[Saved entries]
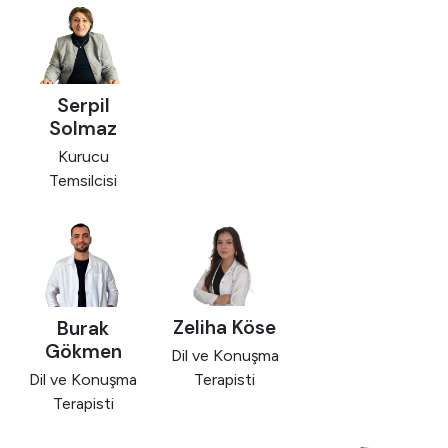
Serpil
Solmaz
Kurucu
Temsilcisi
Zeliha Köse
Burak
Gökmen
Dil ve Konuşma
Dil ve Konuşma
Terapisti
Terapisti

WHAT YOU HAVE TO DO:
In the records above, locate the line that contains "Zeliha Köse". Repeat it and every line after it, exactly, and nothing else.

REPLY:
Zeliha Köse
Burak
Gökmen
Dil ve Konuşma
Dil ve Konuşma
Terapisti
Terapisti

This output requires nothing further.